Ma Rachel e Avraham non disperano: «yoga e preghiera – dicono – sono le armi per vincere l’unica guerra che riteniamo accettabile, quella che ogni persona può fare per andare oltre i propri limiti»
Per capire infatti l’eccezionalità dell’impresa dei Kolberg, osservanti della setta chassidica Breslav, bisogna conoscere il contesto, in cui come racconta Rachel «gli uomini lavorano sodo e passano molte ore a studiare i testi sacri o Torah, le donne danno il loro meglio per crescere famiglie numerose e i bambini crescono senza tv, smartphone, videogiochi o aggeggi vari che inquinano il cervello».
Un quartiere in cui uomini e donne viaggiano in autobus separati, e sulle scritte spray sui muri si legge “se vuoi state qui devi indossare un abbigliamento modesto”. Un posto dove il cellulare di sabato, giorno dedicato al Signore e al ritiro dalle attività quotidiane, si paga due dollari e 50 al minuto rispetto ai 2 centesimi verso altri telefoni kosher nel resto della settimana. A sintetizzare l’utilizzo della tecnologia nel rispetto dell’integrità religiosa. Gli ebrei ultraortodossi chiamati anche haredim (in ebraico “coloro che tremano davanti alla parola di Dio”) rappresentano la corrente integralista che vorrebbe che tutti gli israeliani seguissero le leggi delle Scritture emanate da Mosè sul monte Sinai nell’anno 2448 del calendario ebraico. Di fatto non partecipano ai censimenti, sono esentati dal prestare il servizio militare, obbligatorio per gli altri giovani israeliani. Sono oltre un milione su una popolazione di sette milioni di abitanti, hanno una media di circa 6-7 figli a famiglia e più del 50 per cento di loro, preferendo gli uomini concentrarsi sugli studi religiosi, vive al di sotto della soglia di povertà, spesso grazie a sussidi rabbinici.
Non stupisce quindi che, nonostante i Kolberg rispettino i dettami religiosi della loro comunità, «inizialmente i vicini ci guardassero come marziani», come racconta lei; del resto lo yoga, con le sue connessioni all’Induismo, per la gente del posto era (e per certi versi lo è ancora) considerato tabù, una sorta di idolatria, come venerare divinità diverse dal Dio d’Israele.
Un mezzo miracolo che la dice lunga sul senso di missione di questi due insegnanti che dopo aver imparato la tecnica in India sono tornati nel loro paese abbracciandone le tradizioni più estreme, o solo più spirituali.
I Kolberg non sono i soli a conciliare i benefici psicofisici dello yoga con l’ebraismo, anche se la loro storia (e soprattutto le immagini dei loro studenti a testa in giù in lunghi pastrani neri) ha richiamato l’attenzione dei media internazionali.

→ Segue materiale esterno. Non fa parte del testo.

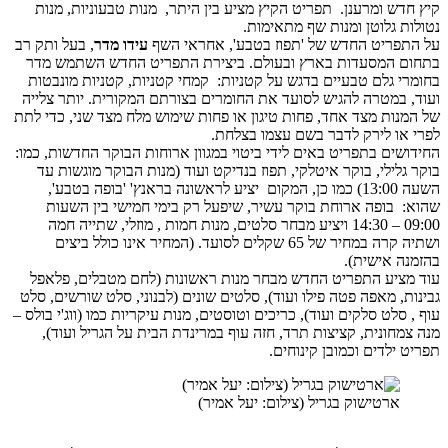
 ומרענן. תפריט הקיץ מציע בין היתר, מנות טבעוניות, מנות
גלוטן ומנות שף מתאימות.
ריט החדש של 'תפוז בטבע', אחראי השף
עידו מדר
, בעל ותק רב
המסעדות בארץ ובעולם. ביצירת התפריט החדש השתמש מדר
 גלם טבעיים בדגש על קטניות: קמחי קטניות, קטניות מונבטות
במטרה להגיש לסועד את החומרים בצורתם המקורית. יותר צלייה
ות מצד אחד, פחות טיגון או פחות שימוש מלח מצד שני, כדי לתת
ו לירק לדבר בשם עצמו בצלחת.
ם בתפריט באים לידי ביטוי במגוון ארוחות הבוקר החדשות, כמו:
ילי, בוקר איטלקי, תפוז בנדיקט ועוד (מנות הבוקר מוגשות עד
השעה 13:00) כמו כן, המקום יציע לראשונה בראנץ' 'בופה בטבע',
בופה ארוחת בוקר עשיר, שיפעל רק בימי חמישי בין השעות
09:00 – 14:30 ויציע מבחר סלטים, מנות חמות , מוזלי, שתייה חמה
ושתיה קרה במחיר של 65 שקלים לסועד. (המחיר אינו כולל ביצים
 אישית).
יע התפריט החדש מבחר מנות ראשונות (לחם מטבלים, פלאפל
 מאפה פטה פילו ועוד), סלטים שונים (לבנוני, סלט שורשים, סלט
לט סלקים ועוד), כריכים וטוסטים, מנות עיקריות כמו (ווג'י בולס –
ונית, קציצות תרד, חזה עוף במרינדת הבית על הגריל ועוד),
לדים וכמובן קינוחים.
ארטישוק בגריל (צילום: יעל אמיר)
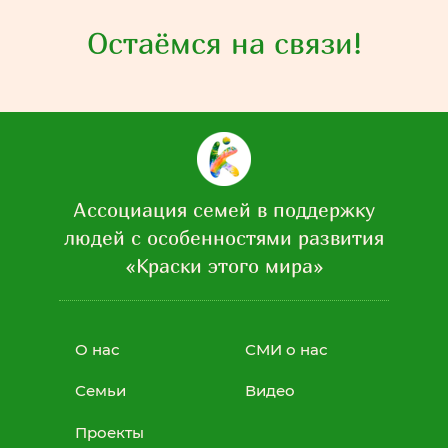
Остаёмся на связи!
Ассоциация семей в поддержку
людей с особенностями развития
«Краски этого мира»
О нас
СМИ о нас
Семьи
Видео
Проекты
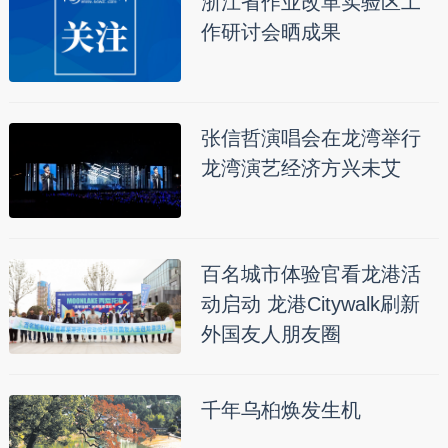
浙江省作业改革实验区工
作研讨会晒成果
张信哲演唱会在龙湾举行
龙湾演艺经济方兴未艾
百名城市体验官看龙港活
动启动 龙港Citywalk刷新
外国友人朋友圈
千年乌桕焕发生机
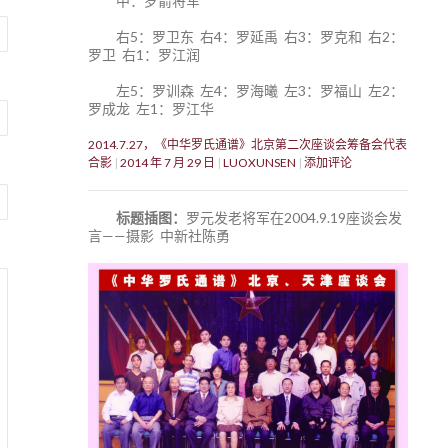
中：罗箭将军
右5：罗卫东 右4：罗延禹 右3：罗克和 右2：
罗卫 右1：罗江润
左5：罗训森 左4：罗海曦 左3：罗福山 左2：
罗成龙 左1：罗江华
2014.7.27，《中华罗氏通谱》北京第二次座谈会筹备会代表
合影
2014 年 7 月 29 日
LUOXUNSEN
添加评论
标题插图：
罗元发老将军在2004.9.19座谈会发
言——摄影 中新社陈勇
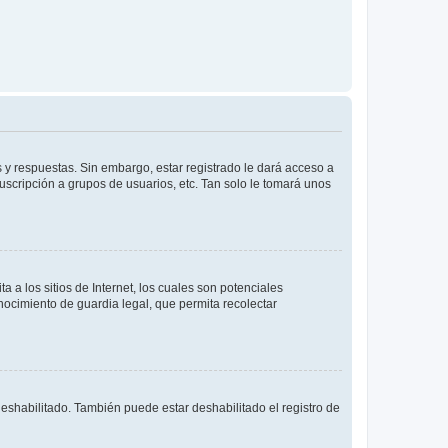
 y respuestas. Sin embargo, estar registrado le dará acceso a
uscripción a grupos de usuarios, etc. Tan solo le tomará unos
a los sitios de Internet, los cuales son potenciales
onocimiento de guardia legal, que permita recolectar
deshabilitado. También puede estar deshabilitado el registro de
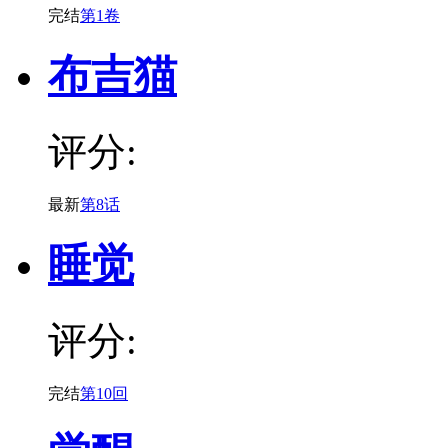
完结
第1卷
布吉猫
评分:
最新
第8话
睡觉
评分:
完结
第10回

Esistono infatti scuole di yoga per ebrei osservanti da più di 20 anni in Gran Bretagna, Australia, Canada e Usa, dove c’è un centro per insegnanti kosher. A Melbourne poi il rabbino e psicologo Wolf Laibl ha creato il Mind Yoga, in cui la mistica kabbalistica si mischia con la spiritualità yogica. Perché la dimensione meditativa della preghiera ebraica è sempre esistita come conferma il rabbino newyorkese Aryeh Kaplan che sull’argomento ha scritto anche un libro tradotto in italiano “La meditazione ebraica” (Giuntina).